Does this photo make you dizzy? Saturn’s rings are known to bedazzle, and this image is no different. The particles that make up the rings have extreme variations in size: Some are as big as mountains, while others are smaller than a grain of sand. The Cassini spacecraft snapped this pic in 2009, which has been enhanced with red, green, and blue filters to reveal the natural color and variation in the rings.

Poor Uranus is the butt of every planetary pun out there, and the latest news doesn’t lag behind either. New studies show that this cool and distant planet smells like sulphur. Fart jokes aside, confirmation of the presence of this chemical in the atmosphere tells scientists a lot about the birth and growth of Uranus. (You should grow up, too.)

Humans have only been to Mars in sci-fi books and movies for good reason—getting anywhere in space is a logistical and engineering challenge. But scientists really want to study Mars well before humans ever set foot there, so a new project in the works at NASA and the European Space Agency is looking at how we might get a sample of Martian soil back to Earth. It would require one feat that has never been attempted: launching a rocket from Mars.

Last week this “tiny” section of the Sun erupted in arches of highly charged particles—loops shaped by the solar magnetic field. For a sense of scale, NASA added an image of Earth, and given the size of these active bursts, we’re lucky to have 93 million miles between us.

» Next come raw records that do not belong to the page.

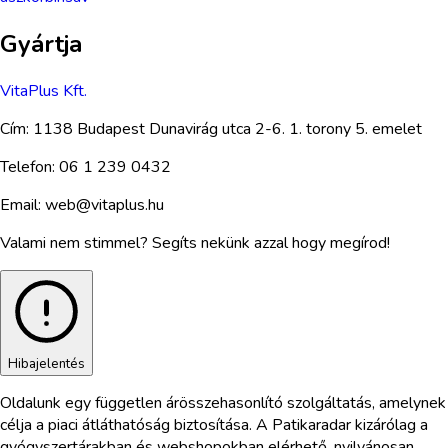
Gyártja
VitaPlus Kft.
Cím:
1138 Budapest Dunavirág utca 2-6. 1. torony 5. emelet
Telefon:
06 1 239 0432
Email:
web@vitaplus.hu
Valami nem stimmel? Segíts nekünk azzal hogy megírod!
Hibajelentés
Oldalunk egy független árösszehasonlító szolgáltatás, amelynek
célja a piaci átláthatóság biztosítása. A Patikaradar kizárólag a
gyógyszertárakban és webshopokban elérhető, nyilvánosan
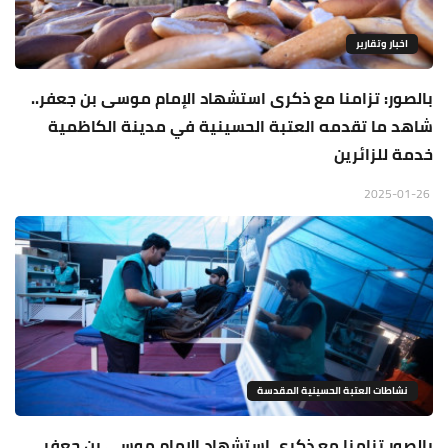
اخبار وتقارير
بالصور: تزامنا مع ذكرى استشهاد الإمام موسى بن جعفر..
شاهد ما تقدمه العتبة الحسينية في مدينة الكاظمية
خدمة للزائرين
2025-01-26
نشاطات العتبة الحسينية المقدسة
بالصور تزامنا مع ذكرى استشهاد الإمام موسى بن جعفر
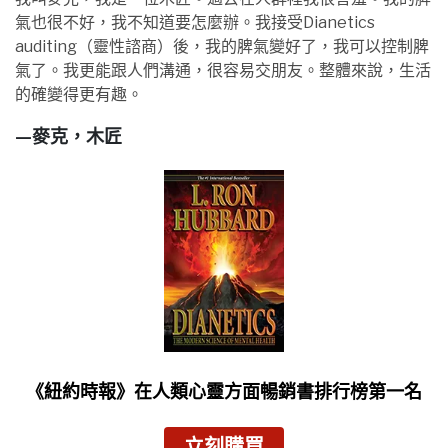
氣也很不好，我不知道要怎麼辦。我接受Dianetics
auditing（靈性諮商）後，我的脾氣變好了，我可以控制脾
氣了。我更能跟人們溝通，很容易交朋友。整體來說，生活
的確變得更有趣。
—麥克，木匠
《紐約時報》
在人類心靈方面暢銷書排行榜第一名
立刻購買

This is not the kind of aurora photo you’re used to: In the bottom of the frame, synaptic connections of lights illuminate North American cities, while the cloudy section at the top is the aurora itself. Seeing it in black and white shows off textures we might not otherwise see when the aurora is in true color. This photo was taken by the Visible Infrared Imaging Radiometer Suite, an infrared instrument aboard a satellite cruising over the continent.